*DATASET RECORDS*:
- - - - -

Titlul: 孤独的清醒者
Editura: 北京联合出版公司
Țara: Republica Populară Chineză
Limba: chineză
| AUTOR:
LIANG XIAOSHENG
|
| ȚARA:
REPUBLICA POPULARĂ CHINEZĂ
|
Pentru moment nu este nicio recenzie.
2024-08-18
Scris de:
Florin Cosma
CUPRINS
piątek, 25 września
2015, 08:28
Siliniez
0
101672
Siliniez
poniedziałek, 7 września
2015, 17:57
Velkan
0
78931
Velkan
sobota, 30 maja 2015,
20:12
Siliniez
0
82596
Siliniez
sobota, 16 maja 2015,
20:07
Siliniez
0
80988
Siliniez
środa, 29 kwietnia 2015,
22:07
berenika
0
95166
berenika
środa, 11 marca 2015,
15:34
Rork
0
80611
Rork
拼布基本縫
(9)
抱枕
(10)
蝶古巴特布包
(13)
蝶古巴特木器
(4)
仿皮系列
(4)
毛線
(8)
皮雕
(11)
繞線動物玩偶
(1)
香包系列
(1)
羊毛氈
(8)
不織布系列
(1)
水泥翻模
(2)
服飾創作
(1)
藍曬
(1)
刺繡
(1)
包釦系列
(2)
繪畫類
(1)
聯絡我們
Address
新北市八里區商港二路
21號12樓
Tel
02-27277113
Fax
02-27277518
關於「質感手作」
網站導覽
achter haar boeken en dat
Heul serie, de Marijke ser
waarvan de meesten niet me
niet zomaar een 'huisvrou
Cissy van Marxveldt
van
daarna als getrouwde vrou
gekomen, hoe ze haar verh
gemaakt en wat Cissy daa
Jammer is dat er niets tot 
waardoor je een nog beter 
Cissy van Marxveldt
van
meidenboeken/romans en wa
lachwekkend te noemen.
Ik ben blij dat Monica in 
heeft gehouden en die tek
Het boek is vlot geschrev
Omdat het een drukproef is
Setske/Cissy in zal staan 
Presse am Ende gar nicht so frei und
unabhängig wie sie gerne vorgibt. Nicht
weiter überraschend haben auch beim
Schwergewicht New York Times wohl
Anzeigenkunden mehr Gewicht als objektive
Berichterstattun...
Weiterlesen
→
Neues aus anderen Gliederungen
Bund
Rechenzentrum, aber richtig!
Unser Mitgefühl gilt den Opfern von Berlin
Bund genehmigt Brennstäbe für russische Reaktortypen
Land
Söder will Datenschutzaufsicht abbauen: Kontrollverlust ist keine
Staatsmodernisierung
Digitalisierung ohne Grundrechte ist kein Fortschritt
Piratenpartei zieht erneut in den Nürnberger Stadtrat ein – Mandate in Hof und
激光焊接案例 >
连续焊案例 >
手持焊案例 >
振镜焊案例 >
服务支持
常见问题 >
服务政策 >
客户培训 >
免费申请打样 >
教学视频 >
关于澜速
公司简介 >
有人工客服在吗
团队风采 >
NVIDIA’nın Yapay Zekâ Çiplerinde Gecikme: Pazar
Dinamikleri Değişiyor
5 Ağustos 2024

- - - - -

*TO DO*:
Whatever else the listing above holds, retype exactly only the lines from the one containing "lachwekkend te noemen." to the one containing "Unser Mitgefühl gilt den Opfern von Berlin", both ends kept.

*OUTPUT BELOW*:
lachwekkend te noemen.
Ik ben blij dat Monica in 
heeft gehouden en die tek
Het boek is vlot geschrev
Omdat het een drukproef is
Setske/Cissy in zal staan 
Presse am Ende gar nicht so frei und
unabhängig wie sie gerne vorgibt. Nicht
weiter überraschend haben auch beim
Schwergewicht New York Times wohl
Anzeigenkunden mehr Gewicht als objektive
Berichterstattun...
Weiterlesen
→
Neues aus anderen Gliederungen
Bund
Rechenzentrum, aber richtig!
Unser Mitgefühl gilt den Opfern von Berlin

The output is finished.